Why shuffling DataLoader changes model accuracy even though model is in eval mode?

So I created the following simple function for evaluating the trained model:

import torch
from torch.utils.data import DataLoader
from torchmetrics import MeanAbsolutePercentageError, MeanSquaredError, MeanAbsoluteError, R2Score

def compute_metrics(y_pred, y_true, device):
    mape = MeanAbsolutePercentageError().to(device)(y_pred, y_true)
    mse = MeanSquaredError().to(device)(y_pred, y_true)
    mae = MeanAbsoluteError().to(device)(y_pred, y_true)
    r2 = R2Score().to(device)(y_pred, y_true)
    return mape, mse, mae, r2


def evaluate_model(model, dataset, device):
    dataloader = DataLoader(dataset, batch_size=32, shuffle=True, drop_last=True)
    with torch.no_grad():
        model.eval()
        ys = []
        y_preds = []
        for batch_idx, (X, y) in enumerate(dataloader):
            y_pred = model(X)
            ys.append(y)
            y_preds.append(y_pred)
        mape, mse, mae, r2 = compute_metrics(torch.cat(y_preds), torch.cat(ys), device)
        print(f'MAPE: {mape:.4f}, MSE: {mse:.4f}, MAE: {mae:.4f}, R2: {r2:.4f}')

The function takes in the trained model, the dataset and the device and is supposed to print the MAPE, MSE, MAE and R2 metrics.
However I noticed that if I leave the shuffle argument in DataLoader as true it will give me different output each time on the same model and data.

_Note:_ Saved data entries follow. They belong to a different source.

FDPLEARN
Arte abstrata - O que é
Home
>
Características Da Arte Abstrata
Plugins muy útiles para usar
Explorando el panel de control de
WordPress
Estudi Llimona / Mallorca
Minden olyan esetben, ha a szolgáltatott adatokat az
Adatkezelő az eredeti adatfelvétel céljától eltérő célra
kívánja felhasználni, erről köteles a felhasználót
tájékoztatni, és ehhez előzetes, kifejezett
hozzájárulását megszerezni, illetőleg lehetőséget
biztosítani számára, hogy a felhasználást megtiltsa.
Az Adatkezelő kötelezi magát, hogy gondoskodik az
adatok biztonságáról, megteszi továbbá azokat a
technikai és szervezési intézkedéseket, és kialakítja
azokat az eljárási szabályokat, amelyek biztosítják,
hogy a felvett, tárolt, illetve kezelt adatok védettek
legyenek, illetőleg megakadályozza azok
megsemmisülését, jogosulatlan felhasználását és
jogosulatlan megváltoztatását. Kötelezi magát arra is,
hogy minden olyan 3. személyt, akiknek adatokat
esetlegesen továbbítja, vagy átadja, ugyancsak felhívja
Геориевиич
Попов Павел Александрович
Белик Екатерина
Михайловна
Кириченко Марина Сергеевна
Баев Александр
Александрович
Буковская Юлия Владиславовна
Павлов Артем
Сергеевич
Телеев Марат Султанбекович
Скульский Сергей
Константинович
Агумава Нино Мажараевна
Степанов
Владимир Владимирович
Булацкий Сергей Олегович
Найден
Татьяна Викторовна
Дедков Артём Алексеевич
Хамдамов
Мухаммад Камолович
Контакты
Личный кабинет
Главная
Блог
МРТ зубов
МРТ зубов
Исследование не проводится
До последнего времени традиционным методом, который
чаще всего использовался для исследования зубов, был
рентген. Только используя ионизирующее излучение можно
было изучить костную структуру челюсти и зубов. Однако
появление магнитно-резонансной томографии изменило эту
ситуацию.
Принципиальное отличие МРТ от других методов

Why could that be? I am accumulating all the predictions and computing the metric on all of them so the order shouldn’t matter.
Example output I am getting by calling the function few times with the same data:

MAPE: 1.0839, MSE: 0.4303, MAE: 0.4552, R2: 0.3663
MAPE: 1.0192, MSE: 0.4918, MAE: 0.4661, R2: 0.3544
MAPE: 0.9897, MSE: 0.4885, MAE: 0.4701, R2: 0.3661

Dataloader has 145 batches and even if I am dropping the last (not full one) it shouldn’t have such a strong effect I think. Is there some bug in this code?

Could you keep the last batch and check how large the difference would be?

1 Like

Thanks, that helped, I guess the variation really was due to changing samples, and I didn’t realize that during inference it doesn’t make sense anymore to drop the last batch, so that solved the problem.